Imagine, if you will, starting out on a journey with no goal in mind, or perhaps just the foggiest notion of where you are going. Reading, for me, is very much like making art. There is no map, no specific destination, and it requires a certain ability to live with uncertainty. The interesting thing is that, in both art and reading, after a series of canvases have been painted or a number of books have been read, the way becomes much clearer.
It could also be compared to unpacking a new town. The streets you wander down may seem disconnected, but after a couple of weeks, the outline of your idea of this new place becomes more concrete. Say, for instance, you are a foodie. Well then, the map of this new town shows you the way to the grass-fed meat at the best organic butcher, or where you need to go to pick up your CSA veggies, or which grocery carries raw milk cheese. And the butcher might suggest where to get pasture raised eggs, or the grocery might know where you can compost.

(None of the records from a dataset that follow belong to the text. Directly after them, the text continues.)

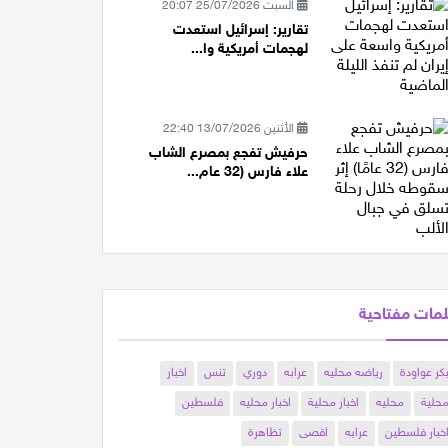
السبت 25/07/2026 20:07
تقارير: إسرائيل استعدت
لهجمات أمريكية وا...
الأثنين 13/07/2026 22:40
حرفيش تفجع بمصرع الشاب
علاء فارس (32 عام...
مات مفتاحية
كر عواودة
رياضه محليه
عرابه
دوري
تنس
اخبار
حلية
محليه
اخبار محلية
اخبار محليه
فلسطين
خبار فلسطين
عرابه
اقصى
تظاهرة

It is very much the same thing when I read: start with Wendell Berry, and he suggests Barbara Kingslover, then she points to Michael Pollan, while he references Joel Salatin; and before you know it, there is a very concrete bibliographical map of readings in the organic sustainable food movement.

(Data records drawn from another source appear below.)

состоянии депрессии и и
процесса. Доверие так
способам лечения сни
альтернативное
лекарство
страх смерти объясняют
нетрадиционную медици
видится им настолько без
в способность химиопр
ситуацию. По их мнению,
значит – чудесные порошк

I think of these writers on sustainable farming and healthy food as a neighbourhood, different than, but walking distance to Bill McKibbon, Elizabeth Kolbert, and Naomi Klein which might be described as the political neighbourhood. The atmosphere is different, but the underlying concerns are intimately connected. And when I pull back and see the map of this city that I have been exploring through all the denizens of these neighbourhoods, I realize that this list of books maps a way into the future.